# Exercise 4: Find the closest centroids

In this exercise, we will code from scratch the first k-mean iteration to assign a data point to its closest cluster.

1. Open on a new Colab notebook. Import the required packages (pandas, sklearn, altair)

In [0]:
import pandas as pd
from sklearn.cluster import KMeans
import altair as alt 

2. Load the dataset and select the same columns as in exercise 1.

Hints: 
- Use **read_csv** method from the package **pandas**
- Provide the list of the 3 variables name to the parameter **usecols**

In [0]:
file_url = 'https://data.gov.au/data/dataset/5c99cfed-254d-40a6-af1c-47412b7de6fe/resource/4e21e064-9ff9-4033-a79a-37681f9e54b1/download/taxstats2015individual28countaveragemedianbypostcode.csv'
df = pd.read_csv(file_url, usecols=['Postcode', 'Average total business income', 'Average total business expenses'])

3. Calculate the minimum and maximum values of the variables '*Average total business income*' and '*Average total business income'* and print their values.

Hints: 
- Use **min()** and **max()** from the package **pandas** as the limit range





In [0]:
business_income_min = df['Average total business income'].min()
business_income_max = df['Average total business income'].max()

business_expenses_min = df['Average total business expenses'].min()
business_expenses_max = df['Average total business expenses'].max()

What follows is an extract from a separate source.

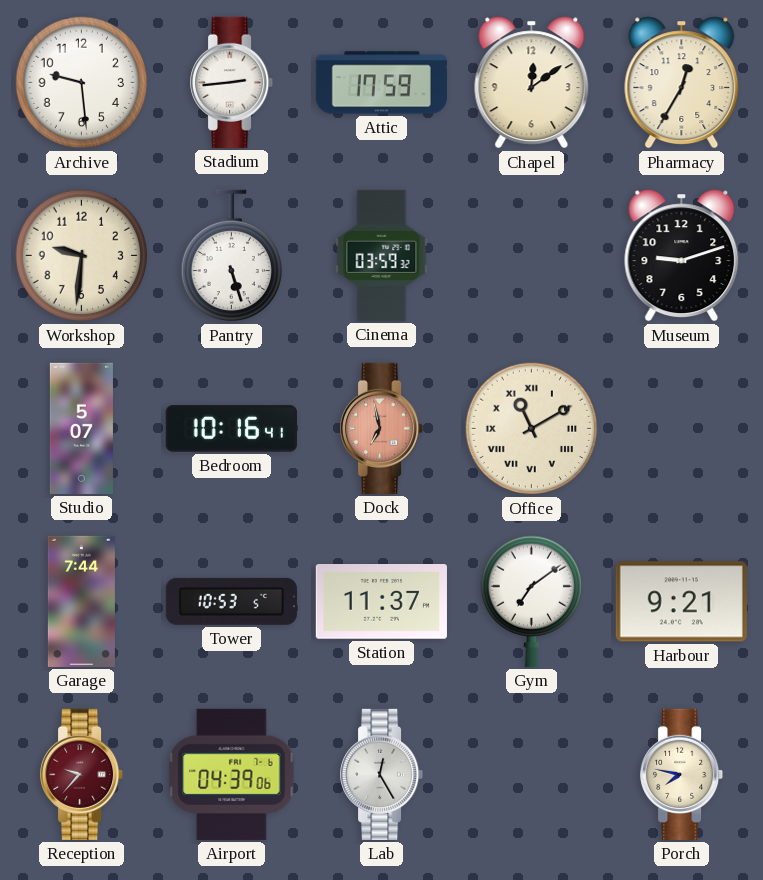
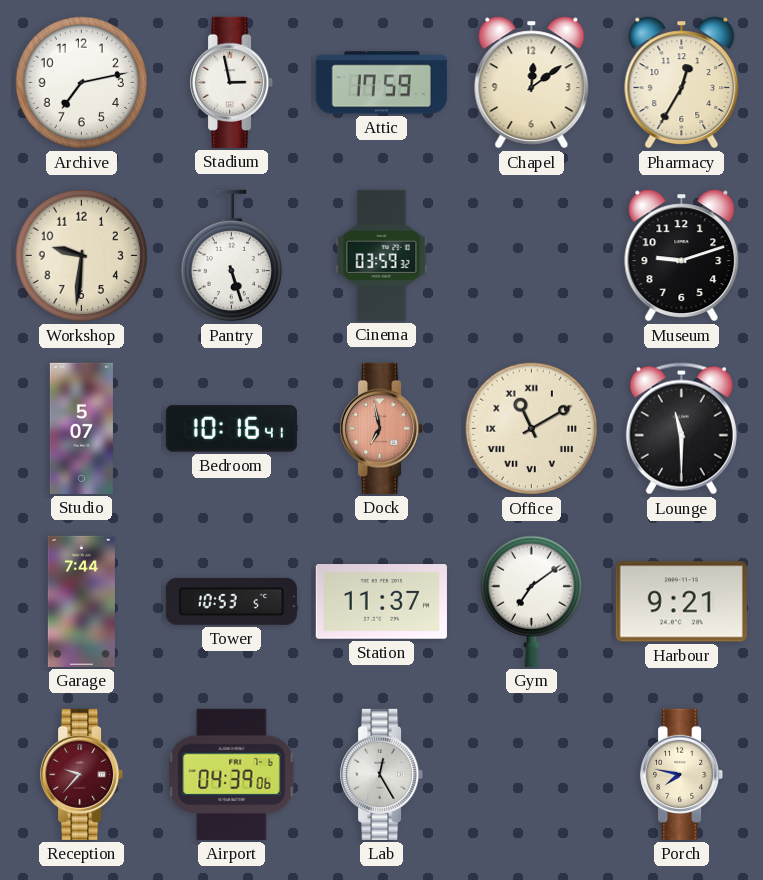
Archive: 9:29 -> 7:13
Stadium: 2:44 -> 2:58
Lounge: none -> 11:30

print(business_income_min)
print(business_income_max)
print(business_expenses_min)
print(business_expenses_max)

0
876324
0
884659


4. Generate random coordinates for the 4 centroids with possible values between the minimum and maximum of the 2 variables and store them into a dataframe. Print the dataframe

Hints: 
- Look at the **sample** method from the package **random**
- Use the function **range** to define the limits
- Add the dataframe index into a column called '*cluster*' (this will be used for displaying the cluster number in the scatter plot tooltip)
- Set the seed to 42 so that you get the same results


In [0]:
import random
random.seed(42)

centroids = pd.DataFrame()

centroids['Average total business income'] = random.sample(range(business_income_min, business_income_max), 4)
centroids['Average total business expenses'] = random.sample(range(business_expenses_min, business_expenses_max), 4)
centroids['cluster'] = centroids.index
centroids

Unnamed: 0,Average total business income,Average total business expenses,cluster
0,670487,288389,0
1,116739,256787,1
2,26225,234053,2
3,777572,146316,3


5. Plot the centroids and the first 5 rows of the dataset.

Hints:
- Create 2 different scatter plots on **altair** and combine them

In [0]:
chart1 = alt.Chart(df.head()).mark_circle().encode(x='Average total business income', y='Average total business expenses', 
    color=alt.value('orange'),
    tooltip=['Postcode', 'Average total business income', 'Average total business expenses']
).interactive()

chart2 = alt.Chart(centroids).mark_circle(size=100).encode(x='Average total business income', y='Average total business expenses', 
    color=alt.value('black'),
    tooltip=['cluster', 'Average total business income', 'Average total business expenses']
).interactive()

chart1 + chart2

6. For the first row calculate its squared Euclidean distance against each of the 4 centroids

Hints:
- Look at the method **at** from the package **pandas** to extract value from a given row
- Define a function that will calculate squared Euclidean distance then use a list comprehension (or a for loop) to iterate through each centroid

In [0]:
def squared_euclidean(data_x, data_y, centroid_x, centroid_y, ):
  return (data_x - centroid_x)**2 + (data_y - centroid_y)**2

data_x = df.at[0, 'Average total business income']
data_y = df.at[0, 'Average total business expenses']
distances = [squared_euclidean(data_x, data_y, centroids.at[i, 'Average total business income'], centroids.at[i, 'Average total business expenses']) for i in range(4)]
distances

[215601466600, 10063365460, 34245932020, 326873037866]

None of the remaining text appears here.